The sight of Peterson standing in his next-door neighbor’s driveway, resplendent in his red, white and blue bandanna, NYPD cap and glasses, became an enduring visual in the case. Other images also became instantly memorable: Peterson, again in his bandanna mask, on his motorcycle, roaring down his driveway past the press, and earning the
Chicago Sun-Times
headline “Easy Rider”; Peterson, armed with a handheld video camera, filming the camera crews outside his home while they filmed him; the broadcast of Peterson on the
Today
show, blaming his marital problems with the wife nobody could find on “her menstrual cycle.”

“I’m not trying to be funny here,” Peterson said to preface his remarks, all the while clearly trying to be funny, “but Stacy would ask me for a divorce after her sister died on a regular basis. I’m not trying to be funny. And it was based on her menstrual cycle.”

One thing Peterson was consistent about was his effort to be funny. And as he grew increasingly glib, one attorney told me that if the embattled ex-cop had retained him, he would have “fired him” as a client if he did not agree to shut up. Peterson’s first two attorneys, Fred Morelli and Gary Johnson of Aurora, Illinois, might have actually fired him, or maybe he gave them the sack. Either way, the relationship was obviously not working, because while Morelli and Johnson were representing him, Peterson went on the
Today
show and asked for a lawyer to come forward and take his case.

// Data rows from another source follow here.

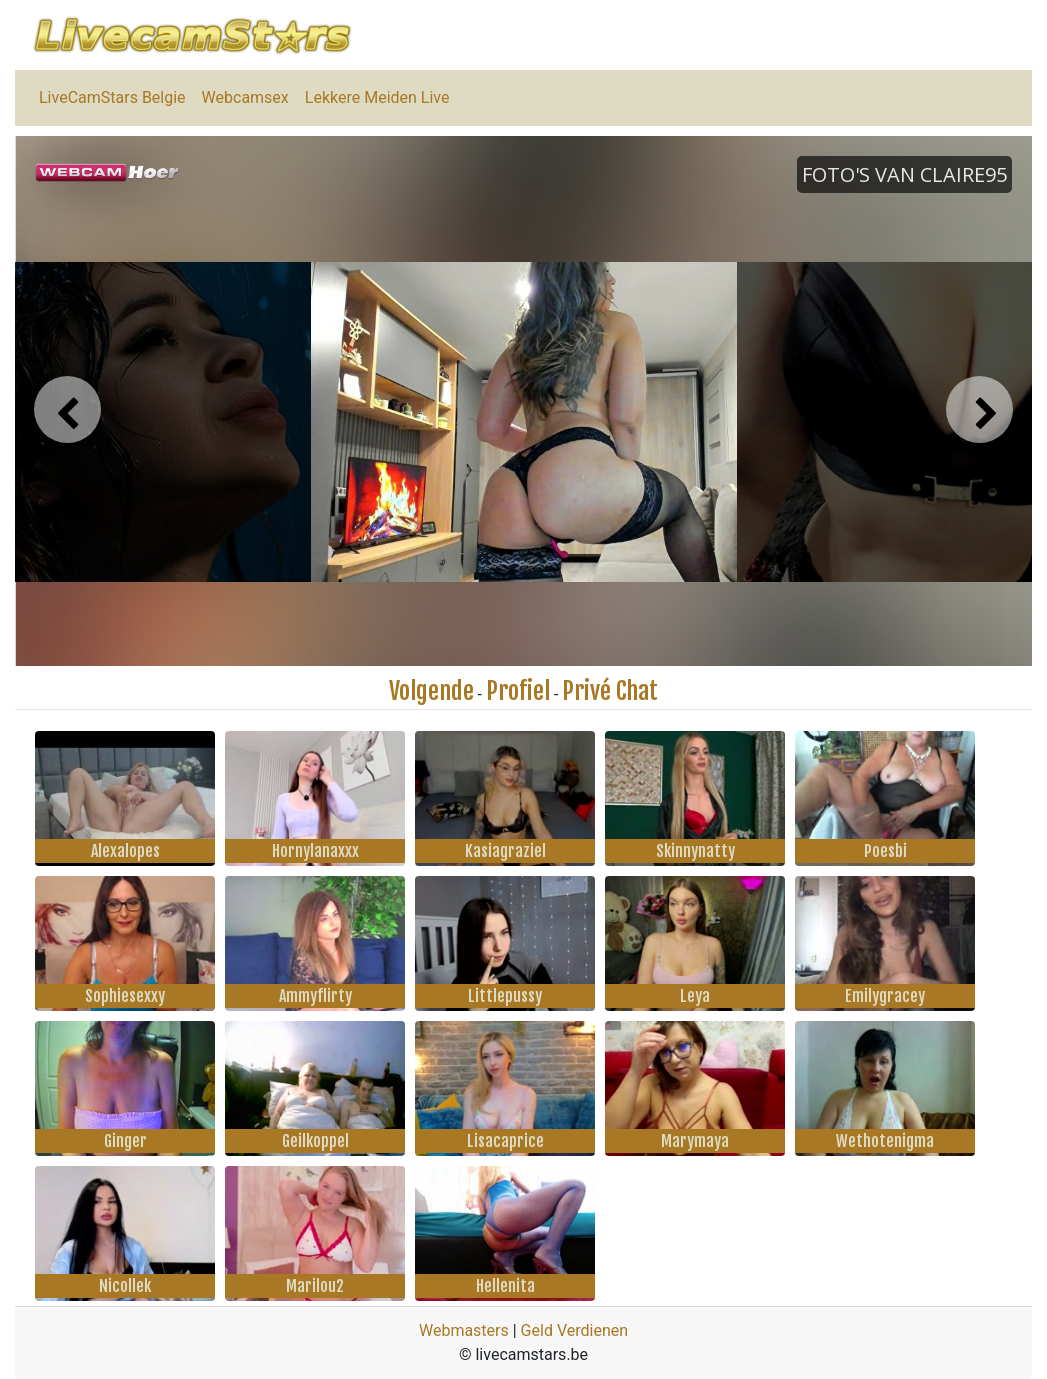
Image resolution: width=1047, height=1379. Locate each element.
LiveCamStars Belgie (112, 97)
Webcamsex (245, 97)
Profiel (518, 691)
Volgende (431, 691)
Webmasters (464, 1330)
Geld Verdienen (574, 1330)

Peterson mentioned to host Matt Lauer—during the same appearance in which he discussed how Stacy’s menstrual cycle took a toll on their marriage—that he was frightened by the prospect of funding his legal defense. “Talking to lawyers Monday night, it could cost as much as a quarter-million dollars to defend one of these cases,” Peterson said. “So, basically, I’m reaching out to attorneys of America for help.

“If anybody would like to take my case and help me out here, please call,” Peterson said. “Let me know what you can do for me. Help me out.”

Sure enough, Peterson did get a call. It came from Chicago attorney Joel Brodsky. And in Brodsky, Peterson may have found legal counsel who enjoyed attention as much as he did—as long as the attention was not on his personal life or questionable professional actions.

Brodsky bristled when it surfaced that the Illinois Attorney Registration and Disciplinary Commission suspended his law license for three months for forging a dead man’s signature to get paid. On May 8, 2001, the commission administrator filed a one-count complaint against Brodsky, alleging that he “forged a signature on bank forms in order to withdraw client funds from the bank, falsely endorsed a cashier’s check issued by the bank, failed to deposit the proceeds in a separate identifiable trust account and kept the funds for his own purposes.”

Later, the Illinois Supreme Court agreed with a review board that Brodsky did not commit forgery, because he did not intend to defraud anyone.

Brodsky again got bent out of shape when it came to light that in September of 2002 a SWAT team had responded to his home in the upscale Chicago suburb of Wilmette.

A report of the incident, which was classified as “mental-suicidal subject,” said that Brodsky’s wife, Elizabeth Brodsky, went to the police station about 6 p.m. and claimed her husband was “inside the house armed with a shotgun.”

Elizabeth Brodsky later said she did not think her husband was suicidal and had no intention of conveying that to the police. She said she had merely argued with Brodsky and had gone to the police station in hopes of talking to a counselor. The police asked her if there were any guns in the house, she said, and she told them there were two. She insists she never said her husband was “armed with a shotgun,” and she was very critical of the Wilmette Police Department in general.